Saioa Hernandez s’est particulièrement illustrée en Odabella dans Attila, en ouverture de saison de la Scala de Milan, en décembre 2018. Et elle aurait dû assurer, en ce mois d’avril 2021, Giselda dans I Lombardi, à l’Opéra Royal de Wallonie-Liège, sous la direction de Daniel Oren. Le présent concert, filmé sans public, le 15, et disponible en streaming sur le site de la maison, est donc une sorte de compensation pour un rendez-vous manqué.

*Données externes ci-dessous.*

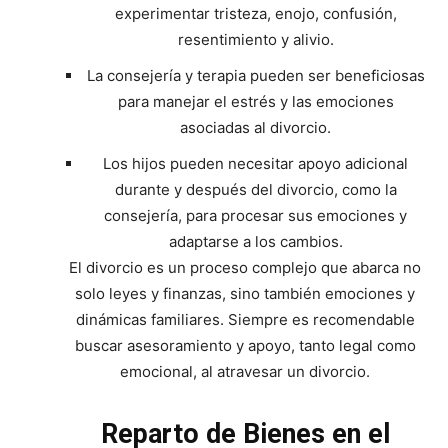
experimentar tristeza, enojo, confusión,
resentimiento y alivio.
La consejería y terapia pueden ser beneficiosas
para manejar el estrés y las emociones
asociadas al divorcio.
Los hijos pueden necesitar apoyo adicional
durante y después del divorcio, como la
consejería, para procesar sus emociones y
adaptarse a los cambios.
El divorcio es un proceso complejo que abarca no
solo leyes y finanzas, sino también emociones y
dinámicas familiares. Siempre es recomendable
buscar asesoramiento y apoyo, tanto legal como
emocional, al atravesar un divorcio.
Reparto de Bienes en el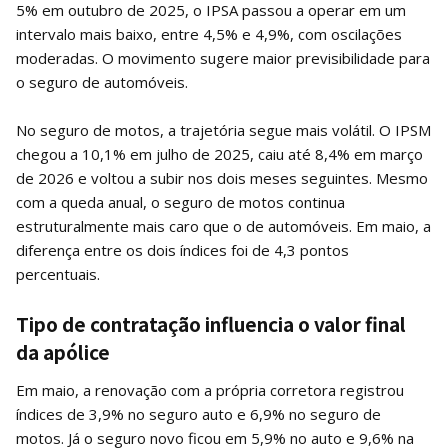
5% em outubro de 2025, o IPSA passou a operar em um
intervalo mais baixo, entre 4,5% e 4,9%, com oscilações
moderadas. O movimento sugere maior previsibilidade para
o seguro de automóveis.
No seguro de motos, a trajetória segue mais volátil. O IPSM
chegou a 10,1% em julho de 2025, caiu até 8,4% em março
de 2026 e voltou a subir nos dois meses seguintes. Mesmo
com a queda anual, o seguro de motos continua
estruturalmente mais caro que o de automóveis. Em maio, a
diferença entre os dois índices foi de 4,3 pontos
percentuais.
Tipo de contratação influencia o valor final
da apólice
Em maio, a renovação com a própria corretora registrou
índices de 3,9% no seguro auto e 6,9% no seguro de
motos. Já o seguro novo ficou em 5,9% no auto e 9,6% na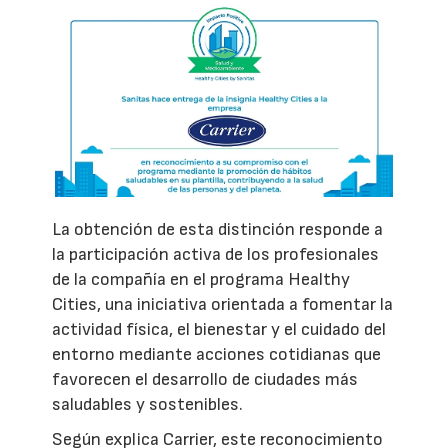
La obtención de esta distinción responde a
la participación activa de los profesionales
de la compañía en el programa Healthy
Cities, una iniciativa orientada a fomentar la
actividad física, el bienestar y el cuidado del
entorno mediante acciones cotidianas que
favorecen el desarrollo de ciudades más
saludables y sostenibles.
Según explica Carrier, este reconocimiento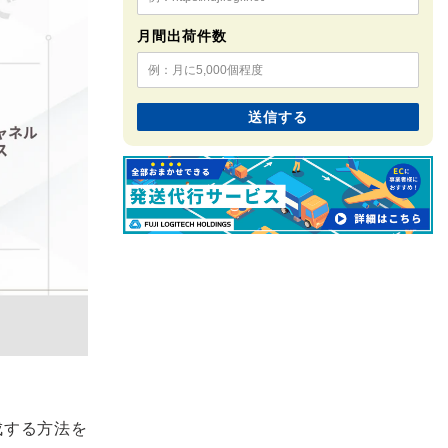
月間出荷件数
成する方法を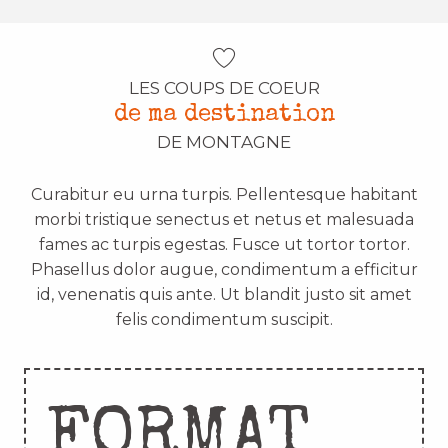
LES COUPS DE COEUR
de ma destination
DE MONTAGNE
Curabitur eu urna turpis. Pellentesque habitant
morbi tristique senectus et netus et malesuada
fames ac turpis egestas. Fusce ut tortor tortor.
Phasellus dolor augue, condimentum a efficitur
id, venenatis quis ante. Ut blandit justo sit amet
felis condimentum suscipit.
FORMAT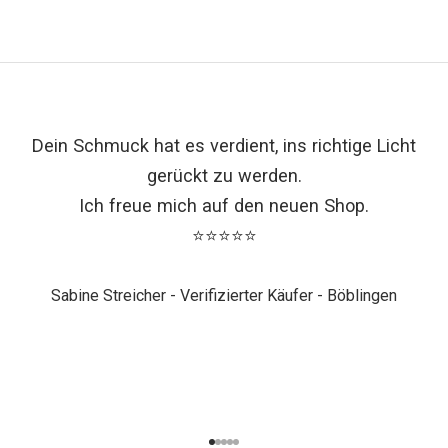
Dein Schmuck hat es verdient, ins richtige Licht
gerückt zu werden.
Ich freue mich auf den neuen Shop.
⭐⭐⭐⭐⭐
Sabine Streicher - Verifizierter Käufer - Böblingen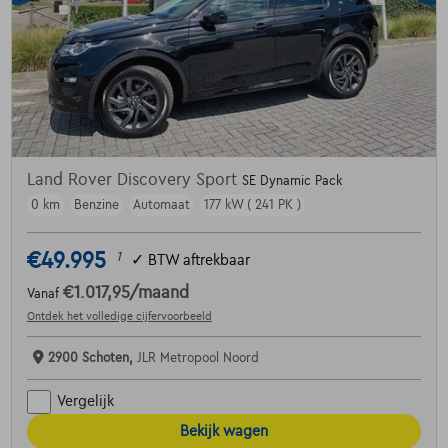
Land Rover Discovery Sport
SE Dynamic Pack
0 km
Benzine
Automaat
177 kW ( 241 PK )
€49.995
1
✓
BTW aftrekbaar
€1.017,95
/maand
Vanaf
Ontdek het volledige cijfervoorbeeld
2900 Schoten,
JLR Metropool Noord
Vergelijk
Bekijk wagen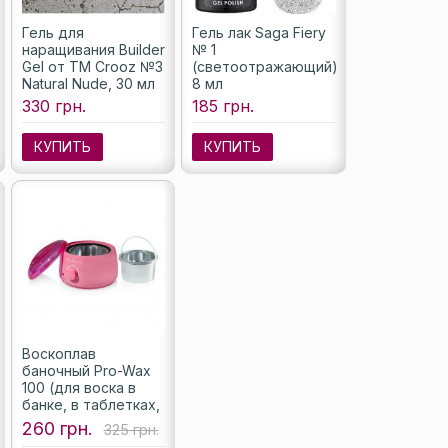
Гель для
Гель лак Saga Fiery
наращивания Builder
№ 1
Gel от ТМ Crooz №3
(светоотражающий),
Natural Nude, 30 мл
8 мл
330 грн.
185 грн.
КУПИТЬ
КУПИТЬ
Воскоплав
баночный Pro-Wax
100 (для воска в
банке, в таблетках,
в гранулах), цвет
260 грн.
325 грн.
розовый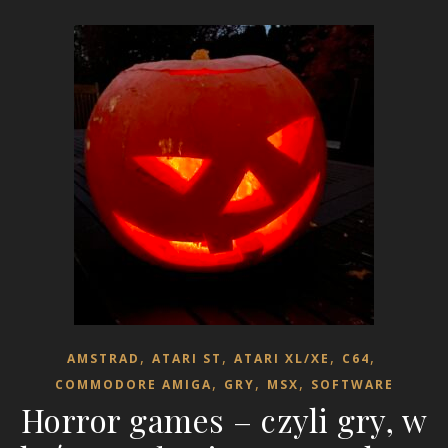
,
,
,
,
AMSTRAD
ATARI ST
ATARI XL/XE
C64
,
,
,
COMMODORE AMIGA
GRY
MSX
SOFTWARE
Horror games – czyli gry, w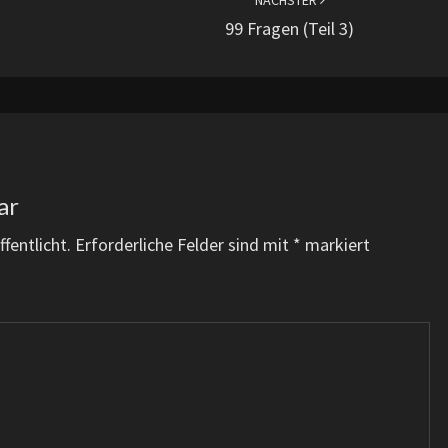
NÄCHSTER
99 Fragen (Teil 3)
ar
fentlicht.
Erforderliche Felder sind mit
*
markiert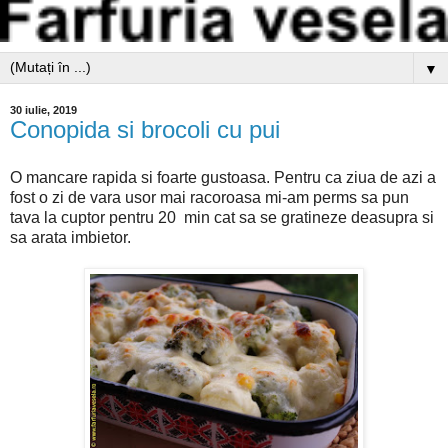
▼
30 iulie, 2019
Conopida si brocoli cu pui
O mancare rapida si foarte gustoasa. Pentru ca ziua de azi a
fost o zi de vara usor mai racoroasa mi-am perms sa pun
tava la cuptor pentru 20 min cat sa se gratineze deasupra si
sa arata imbietor.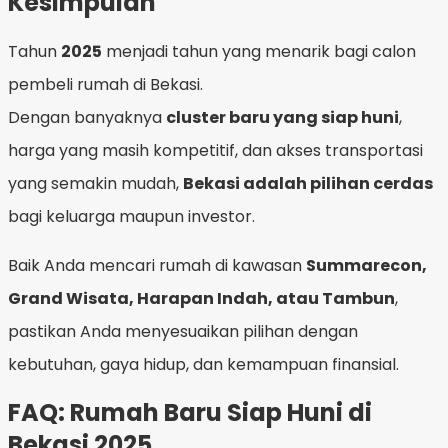
Kesimpulan
Tahun
2025
menjadi tahun yang menarik bagi calon
pembeli rumah di Bekasi.
Dengan banyaknya
cluster baru yang siap huni
,
harga yang masih kompetitif, dan akses transportasi
yang semakin mudah,
Bekasi adalah pilihan cerdas
bagi keluarga maupun investor.
Baik Anda mencari rumah di kawasan
Summarecon,
Grand Wisata, Harapan Indah, atau Tambun
,
pastikan Anda menyesuaikan pilihan dengan
kebutuhan, gaya hidup, dan kemampuan finansial.
FAQ: Rumah Baru Siap Huni di
Bekasi 2025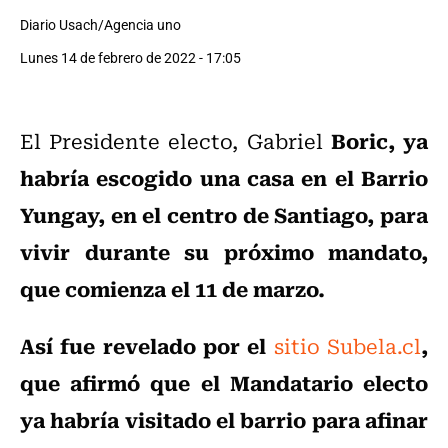
Diario Usach/Agencia uno
Lunes 14 de febrero de 2022 - 17:05
Boric, ya
El Presidente electo, Gabriel
habría escogido una casa en el Barrio
Yungay, en el centro de Santiago, para
vivir durante su próximo mandato,
que comienza el 11 de marzo.
Así fue revelado por el
,
sitio Subela.cl
que afirmó que el Mandatario electo
ya habría visitado el barrio para afinar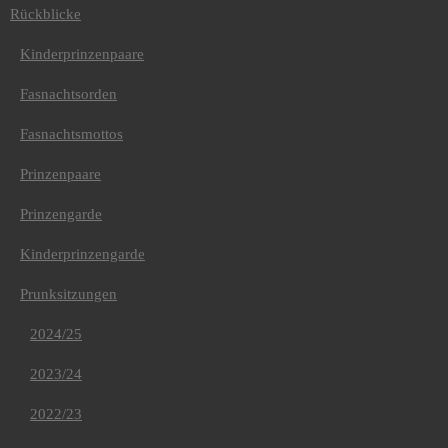
Jubiläums-Umzug
Rückblicke
Video-Rückblicke
Presse
Kinderprinzenpaare
Sponsoren
Kontakt
Fasnachtsorden
Impressum
Datenschutz
Fasnachtsmottos
Login
Prinzenpaare
Prinzengarde
Kinderprinzengarde
Prunksitzungen
2024/25
2023/24
2022/23
Aktuelle Seite: Startseite
/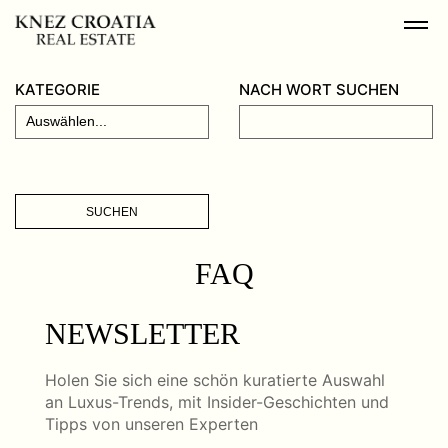
KATEGORIE
NACH WORT SUCHEN
SUCHEN
FAQ
NEWSLETTER
Holen Sie sich eine schön kuratierte Auswahl
an Luxus-Trends, mit Insider-Geschichten und
Tipps von unseren Experten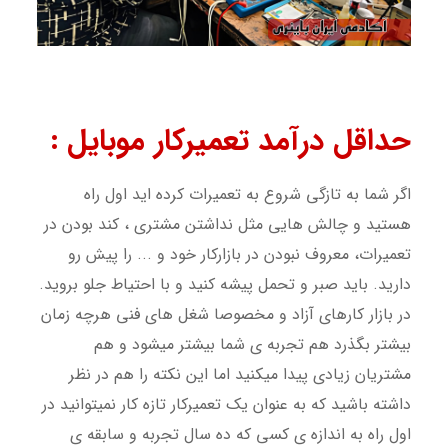
حداقل درآمد تعمیرکار موبایل :
اگر شما به تازگی شروع به تعمیرات کرده اید اول راه
هستید و چالش هایی مثل نداشتن مشتری ، کند بودن در
تعمیرات، معروف نبودن در بازارکار خود و ... را پیش رو
دارید. باید صبر و تحمل پیشه کنید و با احتیاط جلو بروید.
در بازار کارهای آزاد و مخصوصا شغل های فنی هرچه زمان
بیشتر بگذرد هم تجربه ی شما بیشتر میشود و هم
مشتریان زیادی پیدا میکنید اما این نکته را هم در نظر
داشته باشید که به عنوان یک تعمیرکار تازه کار نمیتوانید در
اول راه به اندازه ی کسی که ده سال تجربه و سابقه ی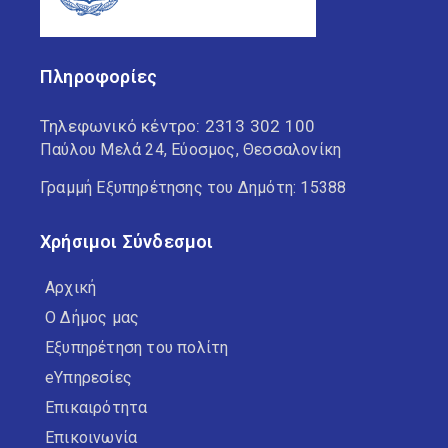
Πληροφορίες
Τηλεφωνικό κέντρο:
2313 302 100
Παύλου Μελά 24, Εύοσμος, Θεσσαλονίκη
Γραμμή Εξυπηρέτησης του Δημότη: 15388
Χρήσιμοι Σύνδεσμοι
Αρχική
Ο Δήμος μας
Εξυπηρέτηση του πολίτη
eΥπηρεσίες
Επικαιρότητα
Επικοινωνία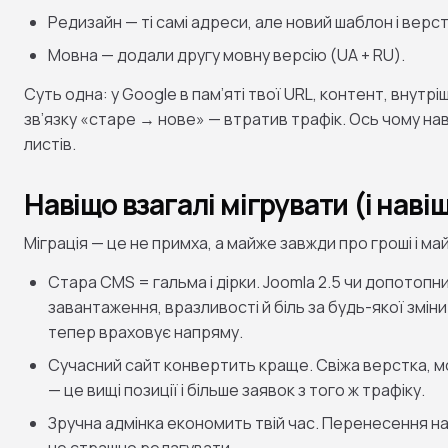
Редизайн — ті самі адреси, але новий шаблон і верст
Мовна — додали другу мовну версію (UA + RU).
Суть одна: у Google в пам’яті твої URL, контент, внутрі
зв’язку «старе → нове» — втратив трафік. Ось чому навк
листів.
Навіщо взагалі мігрувати (і навіщ
Міграція — це не примха, а майже завжди про гроші і ма
Стара CMS = гальма і дірки. Joomla 2.5 чи допотопн
завантаження, вразливості й біль за будь-якої зміни
тепер враховує напряму.
Сучасний сайт конвертить краще. Свіжа верстка, м
— це вищі позиції і більше заявок з того ж трафіку.
Зручна адмінка економить твій час. Перенесення на
не страшно редагувати.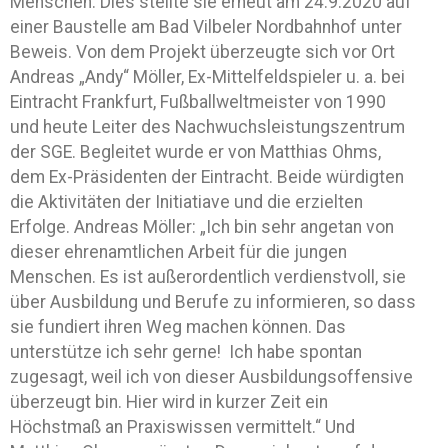
Menschen. Dies stellte sie erneut am 24.9.2020 auf
einer Baustelle am Bad Vilbeler Nordbahnhof unter
Beweis. Von dem Projekt überzeugte sich vor Ort
Andreas „Andy“ Möller, Ex-Mittelfeldspieler u. a. bei
Eintracht Frankfurt, Fußballweltmeister von 1990
und heute Leiter des Nachwuchsleistungszentrum
der SGE. Begleitet wurde er von Matthias Ohms,
dem Ex-Präsidenten der Eintracht. Beide würdigten
die Aktivitäten der Initiatiave und die erzielten
Erfolge. Andreas Möller: „Ich bin sehr angetan von
dieser ehrenamtlichen Arbeit für die jungen
Menschen. Es ist außerordentlich verdienstvoll, sie
über Ausbildung und Berufe zu informieren, so dass
sie fundiert ihren Weg machen können. Das
unterstütze ich sehr gerne! Ich habe spontan
zugesagt, weil ich von dieser Ausbildungsoffensive
überzeugt bin. Hier wird in kurzer Zeit ein
Höchstmaß an Praxiswissen vermittelt.“ Und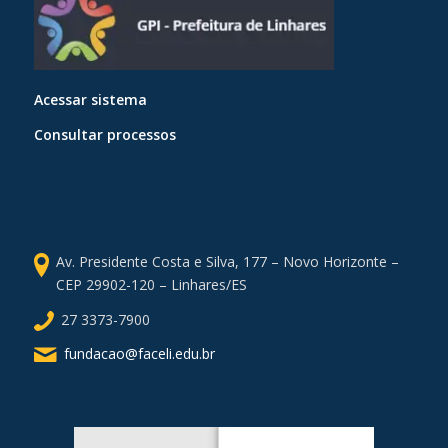
Acessar sistema
Consultar processos
Av. Presidente Costa e Silva, 177 – Novo Horizonte –
CEP 29902-120 – Linhares/ES
27 3373-7900
fundacao@faceli.edu.br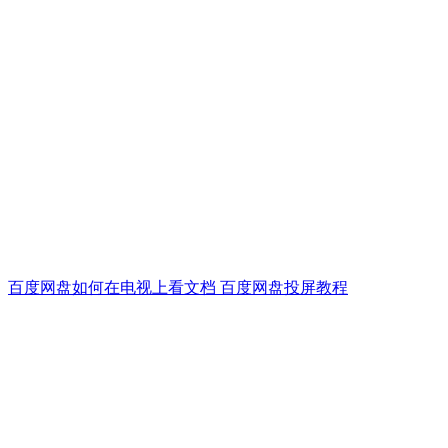
百度网盘如何在电视上看文档 百度网盘投屏教程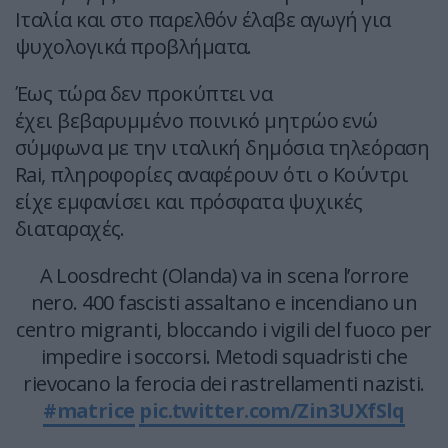
Ιταλία και στο παρελθόν έλαβε αγωγή για
ψυχολογικά προβλήματα.
Έως τώρα δεν προκύπτει να
έχει βεβαρυμμένο ποινικό μητρώο ενώ
σύμφωνα με την ιταλική δημόσια τηλεόραση
Rai, πληροφορίες αναφέρουν ότι ο Kούντρι
είχε εμφανίσει και πρόσφατα ψυχικές
διαταραχές.
A Loosdrecht (Olanda) va in scena l’orrore
nero. 400 fascisti assaltano e incendiano un
centro migranti, bloccando i vigili del fuoco per
impedire i soccorsi. Metodi squadristi che
rievocano la ferocia dei rastrellamenti nazisti.
#matrice
pic.twitter.com/Zin3UXfSlq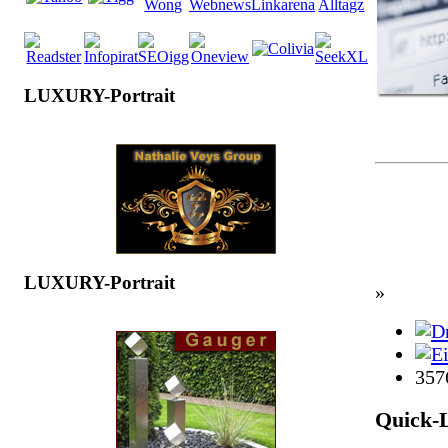
LUXURY-Portrait
LUXURY-Portrait
»
357
Quick-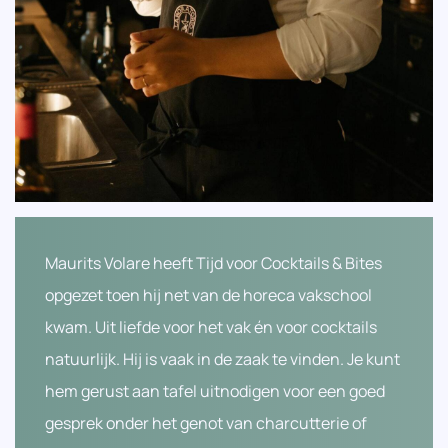
Maurits Volare heeft Tijd voor Cocktails & Bites
opgezet toen hij net van de horeca vakschool
kwam. Uit liefde voor het vak én voor cocktails
natuurlijk. Hij is vaak in de zaak te vinden. Je kunt
hem gerust aan tafel uitnodigen voor een goed
gesprek onder het genot van charcutterie of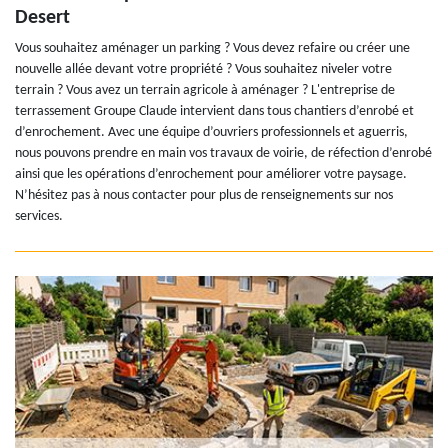
Desert
Vous souhaitez aménager un parking ? Vous devez refaire ou créer une
nouvelle allée devant votre propriété ? Vous souhaitez niveler votre
terrain ? Vous avez un terrain agricole à aménager ? L'entreprise de
terrassement Groupe Claude intervient dans tous chantiers d’enrobé et
d’enrochement. Avec une équipe d’ouvriers professionnels et aguerris,
nous pouvons prendre en main vos travaux de voirie, de réfection d’enrobé
ainsi que les opérations d’enrochement pour améliorer votre paysage.
N’hésitez pas à nous contacter pour plus de renseignements sur nos
services.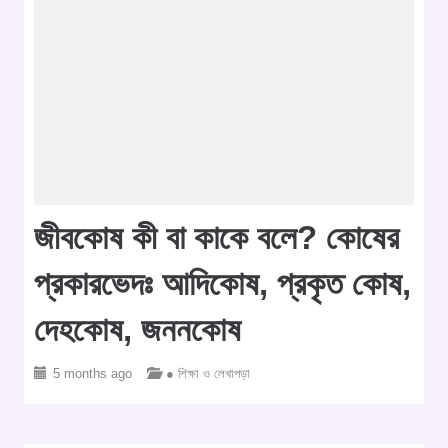
জীবকোষ কী বা কাকে বলে? কোষের
প্রকারভেদঃ আদিকোষ, প্রকৃত কোষ,
দেহকোষ, জননকোষ
5 months ago
● শিক্ষা ও লেখাপড়া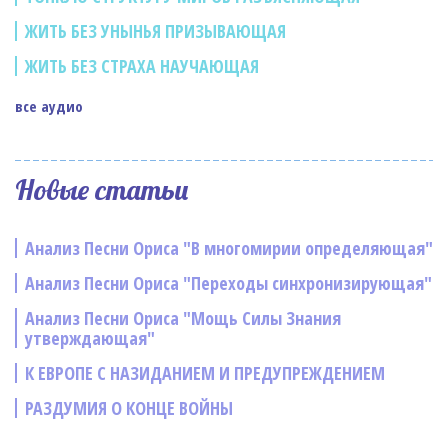
ЖИТЬ БЕЗ УНЫНЬЯ ПРИЗЫВАЮЩАЯ
ЖИТЬ БЕЗ СТРАХА НАУЧАЮЩАЯ
все аудио
Новые статьи
Анализ Песни Ориса "В многомирии определяющая"
Анализ Песни Ориса "Переходы синхронизирующая"
Анализ Песни Ориса "Мощь Силы Знания
утверждающая"
К ЕВРОПЕ С НАЗИДАНИЕМ И ПРЕДУПРЕЖДЕНИЕМ
РАЗДУМИЯ О КОНЦЕ ВОЙНЫ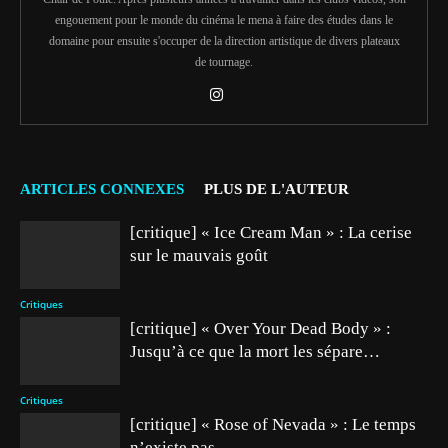
engouement pour le monde du cinéma le mena à faire des études dans le
domaine pour ensuite s'occuper de la direction artistique de divers plateaux
de tournage.
ARTICLES CONNEXES
PLUS DE L'AUTEUR
[critique] « Ice Cream Man » : La cerise
sur le mauvais goût
Critiques
[critique] « Over Your Dead Body » :
Jusqu’à ce que la mort les sépare…
Critiques
[critique] « Rose of Nevada » : Le temps
n’existe pas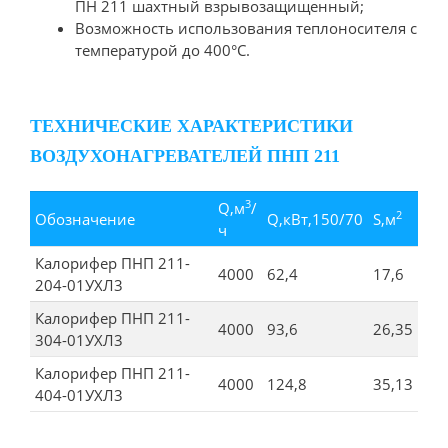
ПН 211 шахтный взрывозащищенный;
Возможность использования теплоносителя с
температурой до 400°С.
ТЕХНИЧЕСКИЕ ХАРАКТЕРИСТИКИ
ВОЗДУХОНАГРЕВАТЕЛЕЙ ПНП 211
3
Q,м
/
2
Обозначение
Q,кВт,150/70
S,м
ч
Калорифер ПНП 211-
4000
62,4
17,6
204-01УХЛ3
Калорифер ПНП 211-
4000
93,6
26,35
304-01УХЛ3
Калорифер ПНП 211-
4000
124,8
35,13
404-01УХЛ3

D’où, sans doute, le choix de l’air d’entrée de Lady Macbeth, comme premier morceau, qui, en termes de vocalité, rejoint celui du rôle initialement prévu. À cette voix large, au grave généreux, au médium solide, ne fait pas défaut l’autorité, comme le laissent entendre la lecture de la lettre (« Nel di della vittoria ») et le récitatif (« Ambizioso spirto ») . Mais les écarts de registre de la cavatine (« Vieni t’affretta ! »)soulignent une instabilité dans le suraigu qui, sans être rédhibitoire, devient un peu scabreuse dans la cabalette (« Or tutti sorgete »), où la vocalise reste approximative.
« Vissi d’arte » (Tosca) est pris sur un tempo excessivement lent qui, dans l’acoustique assez sèche d’une salle vide, ne favorise pas la justesse de l’intonation. Mais la soprano retrouve toute sa superbe dans La Gioconda : l’écriture de « Suicidio ! » valorise la puissance de sa voix très centrale, lui valant les applaudissements spontanés de l’orchestre.
Avec Madama Butterfly, la tragédienne est au mieux d’elle-même, bien servie par la direction de Daniel Oren qui, en grand chef de théâtre, lui offre le magnifique écrin de la scène finale dans son intégralité (« Tu, piccolo iddio ! »), où ne manque que l’appel de Pinkerton pour atteindre au paroxysme du pathétique. Si « Morro, ma prima in grazia » (Un ballo in maschera) peut paraître un peu générique, en termes d’expressivité, il est chanté avec beaucoup de probité.
Mais c’est véritablement avec Maddalena (Andrea Chénier) que Saioa Hernandez semble trouver un rôle à la mesure de sa personnalité, communiquant à « La mamma morta » des subtilités expressives qui manquaient à la plupart des airs précédents.
À ce concert, capté dans les conditions du direct, l’excellent Orchestre de l’Opéra Royal de Wallonie-Liège apporte les respirations nécessaires au repos de la chanteuse, dont l’on retient une magistrale Ouverture de La forza del destino, sous la baguette dynamique de Daniel Oren.